Sara doesn’t judge. She simply pulls up a seat and sits down beside me. “When I was younger, we had a pet bird,” she reveals. I nod, happy to discuss her bird if it means we don’t have to dissect my feelings. But I soon realize there is a moral to the story.

“He was a little yellow canary. Although caged, he used to sing the most beautiful songs. I often wondered how something imprisoned could sing all day long. Late one night, after my father came home stumbling drunk, he saw me talking to Pepsi. The bird,” she clarifies. I smile, remembering I once had a bird or, rather, a chicken of my own.

“He scolded me, calling me stupid for making friends with a bird. He said I was stupid like my mother.” A tear trickles down her cheek, but she quickly wipes it away. “He threatened that one day, when I wasn’t looking, he would feed Pepsi to the barn cats.”

It seems her father was always a bastard.

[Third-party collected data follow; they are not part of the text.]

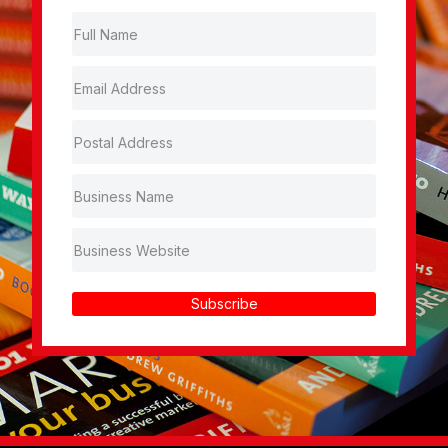
Subscribe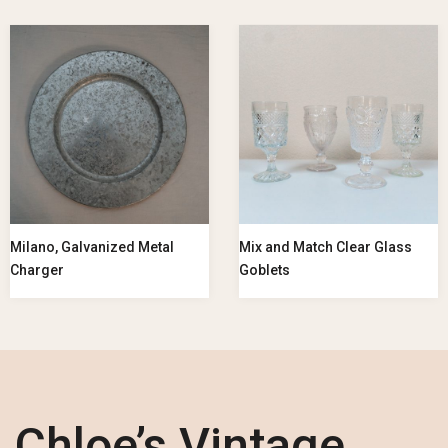
Milano, Galvanized Metal
Mix and Match Clear Glass
Charger
Goblets
Chloe’s Vintage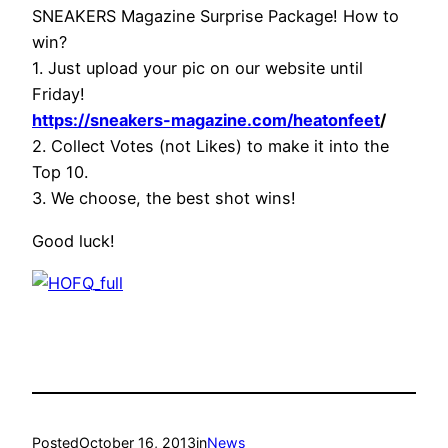
SNEAKERS Magazine Surprise Package! How to
win?
1. Just upload your pic on our website until
Friday!
https://sneakers-magazine.com/heatonfeet
/
2. Collect Votes (not Likes) to make it into the
Top 10.
3. We choose, the best shot wins!
Good luck!
Posted
October 16, 2013
in
News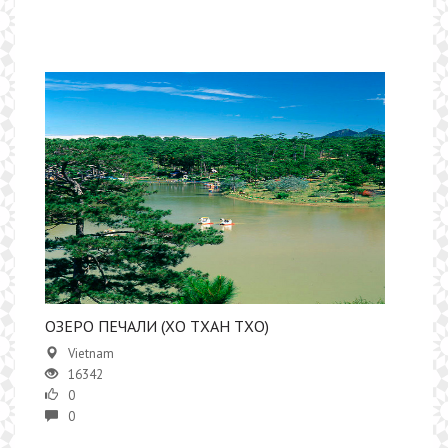
ОЗЕРО ПЕЧАЛИ (ХО ТХАН ТХО)
Vietnam
16342
0
0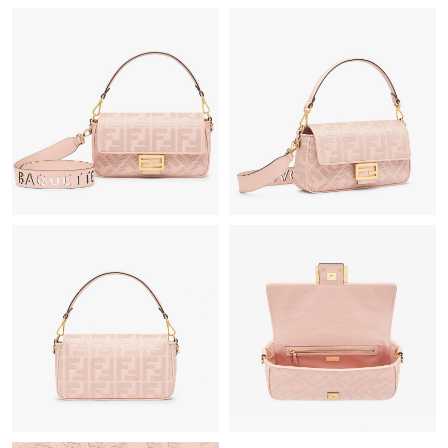
Just Sold: Oscar from Columbus on May 29, 2026 at 2:44 PM.
Just Sold: Becky from Singapore on Jul 21, 2026 at 2:51 PM.
Just Sold: Helen from Kansas City on Jun 08, 2026 at 9:50 PM.
Just Sold: Xander from Seattle on Aug 04, 2026 at 8:41 PM.
Just Sold: Tina from Hong Kong on Jun 13, 2026 at 11:03 PM.
Just Sold: Milo from London on Jun 23, 2026 at 10:09 PM.
Just Sold: Ethan from Nashville on Jul 18, 2026 at 5:26 PM.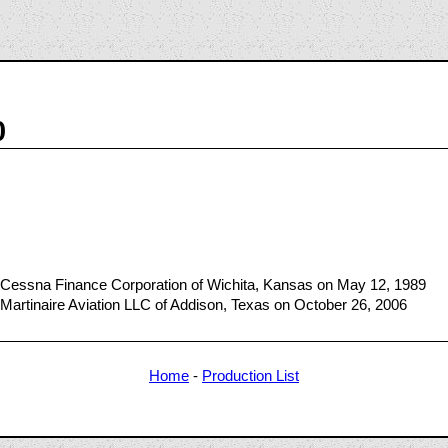
0
 Cessna Finance Corporation of Wichita, Kansas on May 12, 1989
Martinaire Aviation LLC of Addison, Texas on October 26, 2006
Home
-
Production List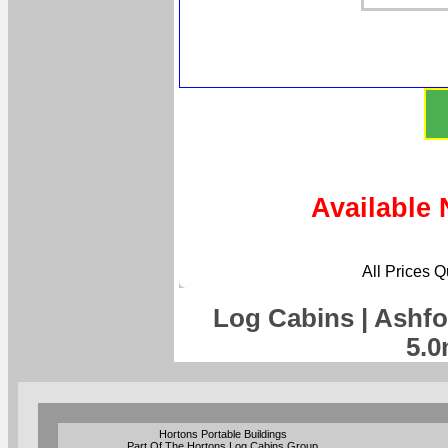
Available 
All Prices 
Log Cabins | Ashfo
5.0
Hortons Portable Buildings
Part Of The Hortons Log Cabins Group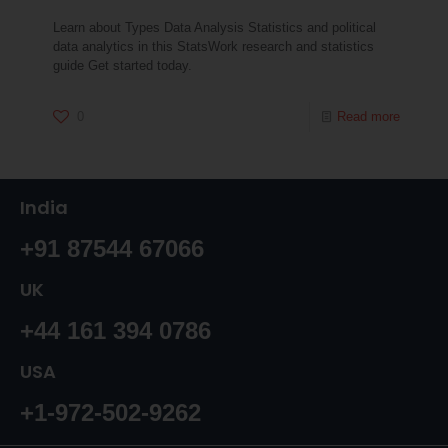
Learn about Types Data Analysis Statistics and political
data analytics in this StatsWork research and statistics
guide Get started today.
0
Read more
India
+91 87544 67066
UK
+44 161 394 0786
USA
+1-972-502-9262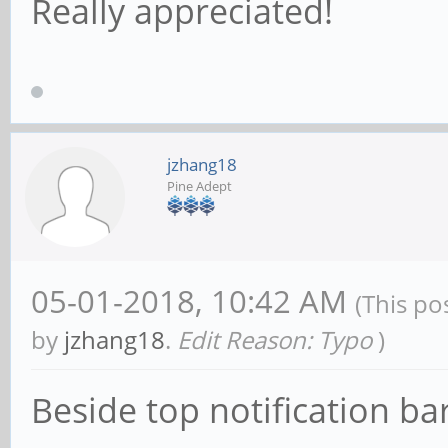
Really appreciated!
jzhang18
Pine Adept
05-01-2018, 10:42 AM
(This po
by
jzhang18
.
Edit Reason: Typo
)
Beside top notification bar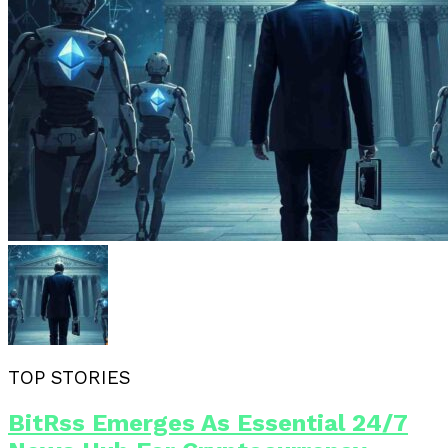
TOP STORIES
BitRss Emerges As Essential 24/7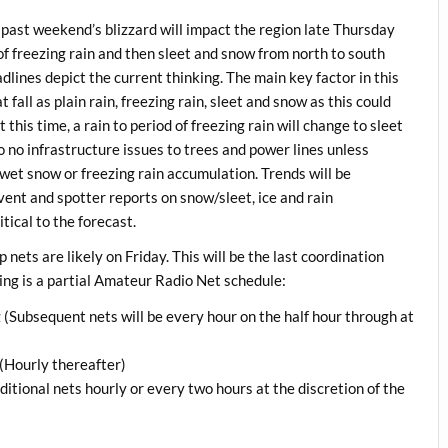
 past weekend’s blizzard will impact the region late Thursday
 of freezing rain and then sleet and snow from north to south
adlines depict the current thinking. The main key factor in this
fall as plain rain, freezing rain, sleet and snow as this could
this time, a rain to period of freezing rain will change to sleet
to no infrastructure issues to trees and power lines unless
wet snow or freezing rain accumulation. Trends will be
vent and spotter reports on snow/sleet, ice and rain
tical to the forecast.
ts are likely on Friday. This will be the last coordination
ing is a partial Amateur Radio Net schedule:
ubsequent nets will be every hour on the half hour through at
Hourly thereafter)
ional nets hourly or every two hours at the discretion of the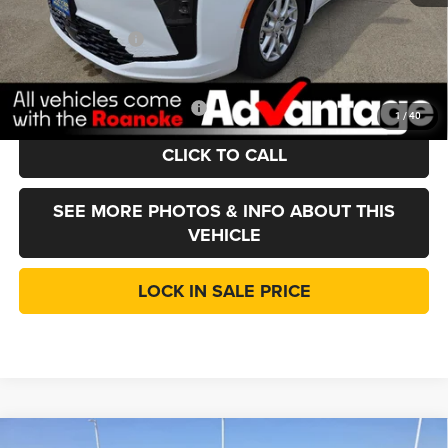
Doc Fee:
+$377
Chrysler Incentives
-$1,000
LINCOLN SALE PRICE:
$42,752
Add. Available Chrysler Offers:
-$2,000
1
/
40
CLICK TO CALL
SEE MORE PHOTOS & INFO ABOUT THIS
VEHICLE
LOCK IN SALE PRICE
Compare Vehicle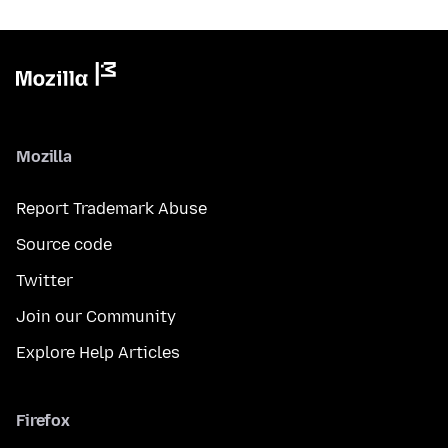
Mozilla
Report Trademark Abuse
Source code
Twitter
Join our Community
Explore Help Articles
Firefox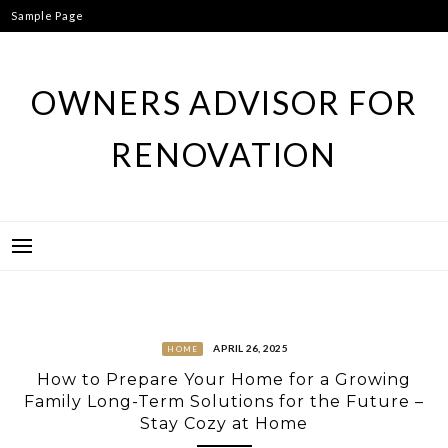
Skip
Sample Page
to
content
OWNERS ADVISOR FOR
RENOVATION
APRIL 26, 2025
HOME
How to Prepare Your Home for a Growing
Family Long-Term Solutions for the Future –
Stay Cozy at Home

“I couldn’t let that happen,” she continues. “Early the next morning, I opened Pepsi’s cage to grant him freedom, and it broke my heart as he was the only friend I had. My mother had run off with our neighbor, and I was an only child. I had no one. Only Pepsi. I thought he would be happy. I thought he would spread his wings and fly.”

She has my undivided attention as I need to know where she is going with this.

“But he didn’t. Even with the door open, he stayed perched on his swing, singing his song. I didn’t understand it. Why wasn’t he flying to safety? I tried to coax him out by placing his cage outside. But it didn’t work. He simply was happy living his life in a cage.

“For three days, I tried everything, but Pepsi wasn’t interested. He ate his food, drank his water, and sang his happy song. It was a hot summer’s day; I remember it like it was yesterday as a new family moved across the road from us. They had a little girl, same age as me. She asked if I wanted to come over and play.